- What you have to do -
The output should match, line for line, the records from the line containing "Subscribe to EAA News!" through the line containing "It enjoys mutually benefici", with every picture left out.

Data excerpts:

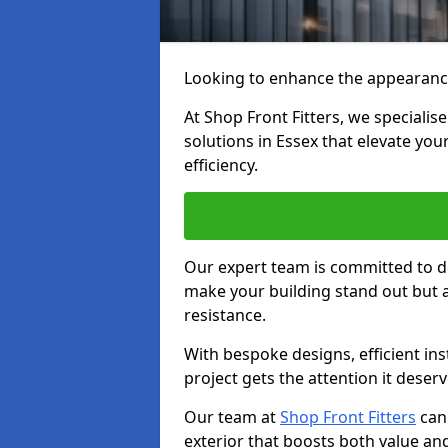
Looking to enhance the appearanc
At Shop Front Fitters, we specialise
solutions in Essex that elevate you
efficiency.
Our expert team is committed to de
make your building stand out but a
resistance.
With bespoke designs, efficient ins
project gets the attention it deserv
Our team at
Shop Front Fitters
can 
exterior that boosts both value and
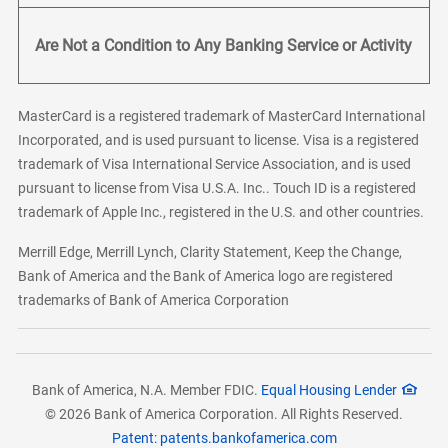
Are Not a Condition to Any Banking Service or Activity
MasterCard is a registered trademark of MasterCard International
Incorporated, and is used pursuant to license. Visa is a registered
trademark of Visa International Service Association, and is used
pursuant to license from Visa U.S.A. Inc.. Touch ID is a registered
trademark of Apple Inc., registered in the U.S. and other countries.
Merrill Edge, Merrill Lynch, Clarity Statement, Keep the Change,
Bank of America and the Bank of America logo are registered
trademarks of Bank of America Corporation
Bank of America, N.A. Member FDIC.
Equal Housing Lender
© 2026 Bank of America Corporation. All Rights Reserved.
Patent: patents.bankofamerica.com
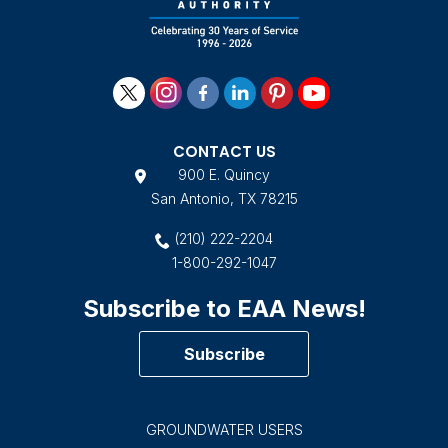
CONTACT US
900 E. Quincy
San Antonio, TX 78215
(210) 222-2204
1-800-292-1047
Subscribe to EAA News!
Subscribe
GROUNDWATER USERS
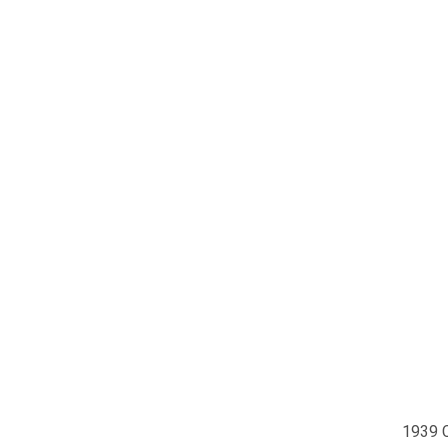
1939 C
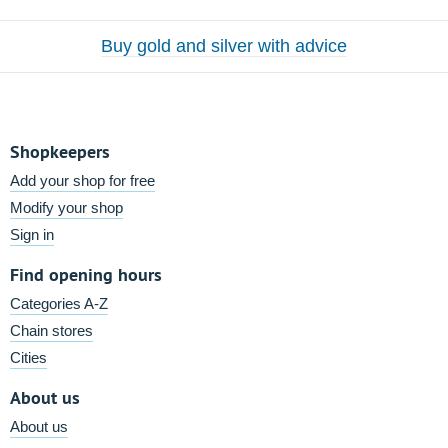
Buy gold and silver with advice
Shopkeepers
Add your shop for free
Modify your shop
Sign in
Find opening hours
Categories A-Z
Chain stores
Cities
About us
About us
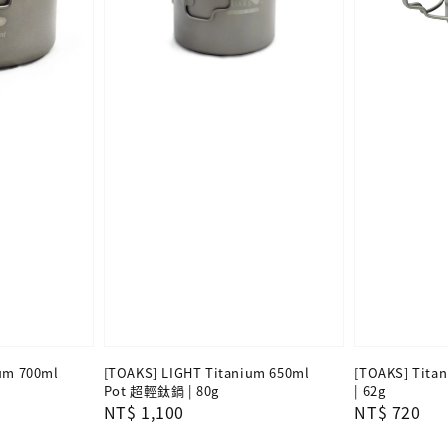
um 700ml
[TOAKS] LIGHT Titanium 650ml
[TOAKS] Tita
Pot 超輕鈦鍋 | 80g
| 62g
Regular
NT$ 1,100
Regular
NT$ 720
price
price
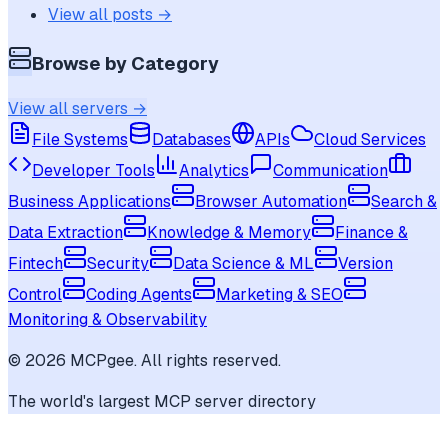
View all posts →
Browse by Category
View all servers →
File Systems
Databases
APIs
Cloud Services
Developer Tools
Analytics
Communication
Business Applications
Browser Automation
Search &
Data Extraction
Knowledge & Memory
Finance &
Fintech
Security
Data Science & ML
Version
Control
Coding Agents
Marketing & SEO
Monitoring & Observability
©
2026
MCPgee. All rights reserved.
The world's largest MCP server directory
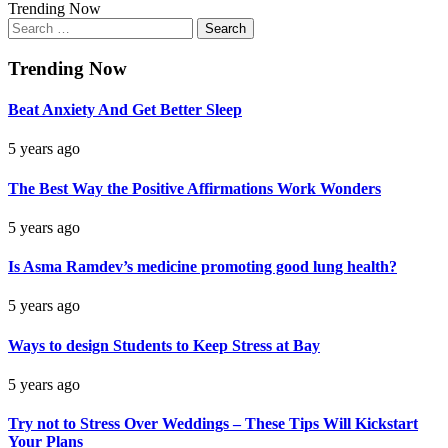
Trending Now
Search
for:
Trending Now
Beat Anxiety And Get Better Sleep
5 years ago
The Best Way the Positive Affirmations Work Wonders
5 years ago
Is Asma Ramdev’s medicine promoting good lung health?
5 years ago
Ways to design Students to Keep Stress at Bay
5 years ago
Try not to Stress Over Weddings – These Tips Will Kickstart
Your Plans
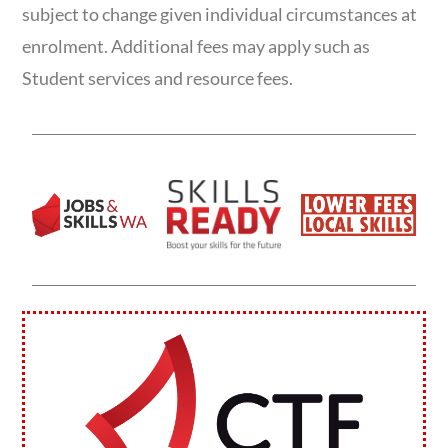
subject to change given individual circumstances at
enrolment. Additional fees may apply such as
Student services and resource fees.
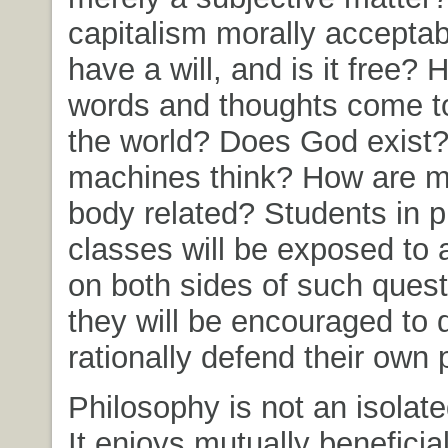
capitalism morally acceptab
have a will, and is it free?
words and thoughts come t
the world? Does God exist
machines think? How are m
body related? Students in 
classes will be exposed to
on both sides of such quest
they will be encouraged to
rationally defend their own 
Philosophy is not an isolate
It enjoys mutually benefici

...

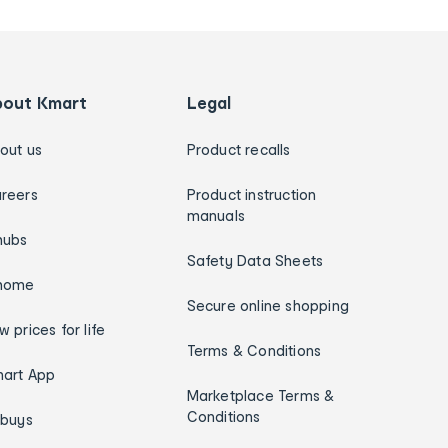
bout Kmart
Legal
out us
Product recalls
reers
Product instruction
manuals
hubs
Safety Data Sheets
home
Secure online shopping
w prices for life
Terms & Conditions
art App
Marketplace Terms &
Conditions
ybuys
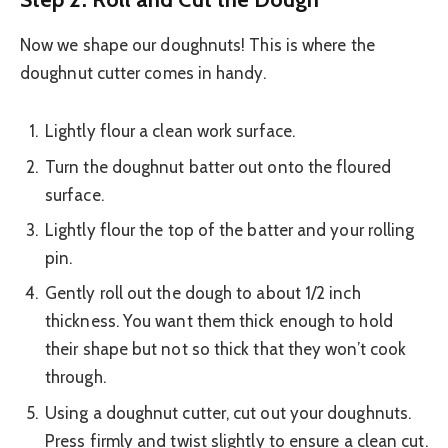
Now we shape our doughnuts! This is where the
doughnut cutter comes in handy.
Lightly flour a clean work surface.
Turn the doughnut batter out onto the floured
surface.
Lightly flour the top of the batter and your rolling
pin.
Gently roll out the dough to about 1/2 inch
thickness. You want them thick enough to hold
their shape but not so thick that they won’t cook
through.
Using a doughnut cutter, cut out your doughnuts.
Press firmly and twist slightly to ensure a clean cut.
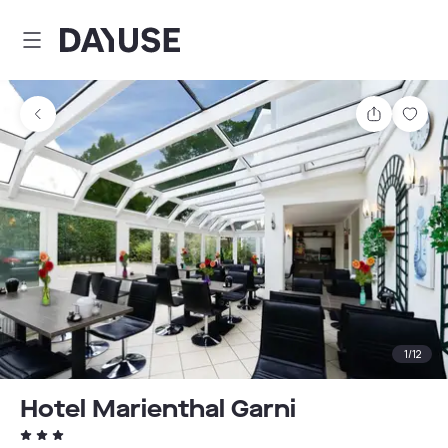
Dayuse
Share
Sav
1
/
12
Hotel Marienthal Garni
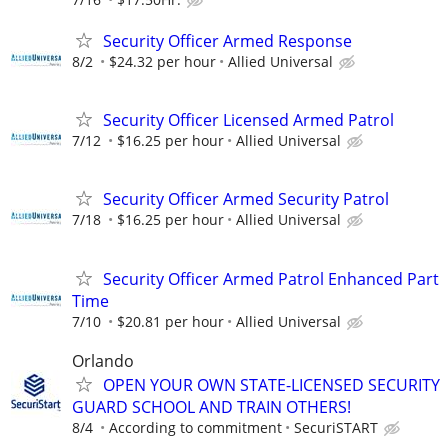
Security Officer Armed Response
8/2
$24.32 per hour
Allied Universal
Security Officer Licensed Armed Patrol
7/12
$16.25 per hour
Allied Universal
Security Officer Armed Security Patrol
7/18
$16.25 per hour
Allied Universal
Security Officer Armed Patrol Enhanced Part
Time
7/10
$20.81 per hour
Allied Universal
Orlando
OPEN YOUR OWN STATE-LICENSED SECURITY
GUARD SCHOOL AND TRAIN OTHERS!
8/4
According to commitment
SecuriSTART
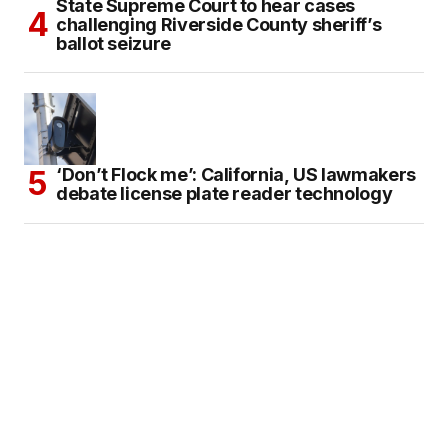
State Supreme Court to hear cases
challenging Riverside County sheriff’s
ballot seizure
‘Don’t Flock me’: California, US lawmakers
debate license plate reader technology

- Result -
Subscribe to EAA News!
Subscribe
GROUNDWATER USERS
1939 C
Buy gold and silver with advice
Shopkeepers
Add your shop for free
Modify your shop
Sign in
Find opening hours
Categories A-Z
Chain stores
Cities
About us
About us
um 700ml
[TOAKS] LIGHT Titanium 650ml
[TOAKS] Tita
Pot 超輕鈦鍋 | 80g
| 62g
Regular
NT$ 1,100
Regular
NT$ 720
price
price
View all posts →
Browse by Category
View all servers →
File Systems
Databases
APIs
Cloud Services
Developer Tools
Analytics
Communication
Business Applications
Browser Automation
Search &
Data Extraction
Knowledge & Memory
Finance &
Fintech
Security
Data Science & ML
Version
Control
Coding Agents
Marketing & SEO
Monitoring & Observability
©
2026
MCPgee. All rights reserved.
The world's largest MCP server directory
Trending Now
Search
for:
Trending Now
Beat Anxiety And Get Better Sleep
5 years ago
The Best Way the Positive Affirmations Work Wonders
5 years ago
Is Asma Ramdev’s medicine promoting good lung health?
5 years ago
Ways to design Students to Keep Stress at Bay
5 years ago
Try not to Stress Over Weddings – These Tips Will Kickstart
Your Plans
subject to change given individual circumstances at
enrolment. Additional fees may apply such as
Student services and resource fees.
capitalism morally acceptab
have a will, and is it free?
words and thoughts come t
the world? Does God exist
machines think? How are m
body related? Students in 
classes will be exposed to
on both sides of such quest
they will be encouraged to
rationally defend their own 
Philosophy is not an isolate
It enjoys mutually benefici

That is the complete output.